The Auburn athletic relations department had not made Newton available to the media in almost a month. The last time Newton spoke with the media was the week before the Georgia game on Nov. 13. His eligibility for the SEC championship game was in question until the NCAA cleared him to play on Wednesday.

Newton addressed the media for nearly 30 minutes following Saturday's game, but refused to comment on the allegations or the NCAA investigation. Newton started the press conference reading from a prepared statement.

"I would like to thank my teammates, my coaches and the Auburn family for their support it means a lot to me," Newton said. "As I said before, I've done nothing wrong. I'll only answer questions about football and this game, and I ask that everyone please respect that."

His teammates have marveled at Newton's focus, while the media storm swirled about him and the program.

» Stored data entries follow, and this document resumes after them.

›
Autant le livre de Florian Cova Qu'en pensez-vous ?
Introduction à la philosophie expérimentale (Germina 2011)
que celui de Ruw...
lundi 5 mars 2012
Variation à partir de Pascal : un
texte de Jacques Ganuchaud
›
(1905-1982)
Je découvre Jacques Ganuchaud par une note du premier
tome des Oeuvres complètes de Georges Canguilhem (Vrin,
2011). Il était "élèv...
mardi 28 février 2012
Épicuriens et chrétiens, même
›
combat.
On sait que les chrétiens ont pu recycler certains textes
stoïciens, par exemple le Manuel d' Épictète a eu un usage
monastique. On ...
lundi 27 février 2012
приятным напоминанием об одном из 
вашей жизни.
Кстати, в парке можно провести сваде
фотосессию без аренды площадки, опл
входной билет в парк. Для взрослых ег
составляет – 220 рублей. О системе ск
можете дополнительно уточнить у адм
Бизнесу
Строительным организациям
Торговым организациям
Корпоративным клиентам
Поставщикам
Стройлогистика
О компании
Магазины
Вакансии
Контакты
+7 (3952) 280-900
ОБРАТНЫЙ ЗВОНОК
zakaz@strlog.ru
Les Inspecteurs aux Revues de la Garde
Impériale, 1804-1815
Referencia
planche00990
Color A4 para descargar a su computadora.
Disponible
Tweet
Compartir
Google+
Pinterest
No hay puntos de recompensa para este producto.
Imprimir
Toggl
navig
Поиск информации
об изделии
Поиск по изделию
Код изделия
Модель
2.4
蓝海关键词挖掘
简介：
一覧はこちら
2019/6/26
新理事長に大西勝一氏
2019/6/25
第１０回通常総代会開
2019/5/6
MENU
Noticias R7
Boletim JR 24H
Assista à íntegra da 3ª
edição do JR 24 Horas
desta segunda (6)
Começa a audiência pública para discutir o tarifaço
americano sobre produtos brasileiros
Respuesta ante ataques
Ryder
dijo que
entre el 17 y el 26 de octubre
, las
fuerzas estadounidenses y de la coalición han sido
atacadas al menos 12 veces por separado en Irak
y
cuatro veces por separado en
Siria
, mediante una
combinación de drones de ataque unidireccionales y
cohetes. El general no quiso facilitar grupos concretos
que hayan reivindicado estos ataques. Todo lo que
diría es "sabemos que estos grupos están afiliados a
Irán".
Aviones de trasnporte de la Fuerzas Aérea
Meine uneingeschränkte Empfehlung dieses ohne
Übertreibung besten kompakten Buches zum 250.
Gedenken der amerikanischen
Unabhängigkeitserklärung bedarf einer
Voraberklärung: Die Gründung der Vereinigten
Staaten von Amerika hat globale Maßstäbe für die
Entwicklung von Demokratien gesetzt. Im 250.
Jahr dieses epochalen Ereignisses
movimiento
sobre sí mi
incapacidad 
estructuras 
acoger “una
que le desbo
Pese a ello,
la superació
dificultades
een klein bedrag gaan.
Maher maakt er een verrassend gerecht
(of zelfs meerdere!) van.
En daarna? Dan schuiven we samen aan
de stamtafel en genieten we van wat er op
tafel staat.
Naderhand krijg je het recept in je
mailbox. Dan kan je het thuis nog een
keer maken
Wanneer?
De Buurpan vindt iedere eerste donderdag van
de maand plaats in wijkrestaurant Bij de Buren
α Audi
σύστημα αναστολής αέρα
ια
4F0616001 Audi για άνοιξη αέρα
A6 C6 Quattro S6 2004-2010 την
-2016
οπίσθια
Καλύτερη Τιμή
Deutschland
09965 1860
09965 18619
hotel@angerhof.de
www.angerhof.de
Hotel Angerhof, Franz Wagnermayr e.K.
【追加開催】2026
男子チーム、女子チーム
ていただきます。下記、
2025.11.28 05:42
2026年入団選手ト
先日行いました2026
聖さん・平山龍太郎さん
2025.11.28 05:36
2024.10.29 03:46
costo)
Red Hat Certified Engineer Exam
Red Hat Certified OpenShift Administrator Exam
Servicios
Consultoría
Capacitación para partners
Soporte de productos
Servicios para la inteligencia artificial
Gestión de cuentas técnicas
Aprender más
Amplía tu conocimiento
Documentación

"The guy is an absolute rock," said Auburn offensive tackle Lee Ziema. "Nothing seems to bother him. He's so focused on this team and his teammates. I'm not sure I would have been as strong he was during this whole thing. He hasn't really changed as a person. I don't think he let it bother him."

Wide receiver Darvin Adams, who had an SEC championship game record 217 receiving yards, said Newton was able to stayed focused on what was important.

"He puts his teammates first and this team first, and that's why everyone on the team supports him," Adams said. "He never let it get to him. He was always focused on his job."

Newton credited the people around him for keeping him grounded.

"It's easy for me. A lot of people don't realize or recognize my support cast," Newton said. "You can believe that coach Chizik is a part of that support cast. It's the people behind the scenes that have helped me do the right things and keep my head clear and free of any distractions."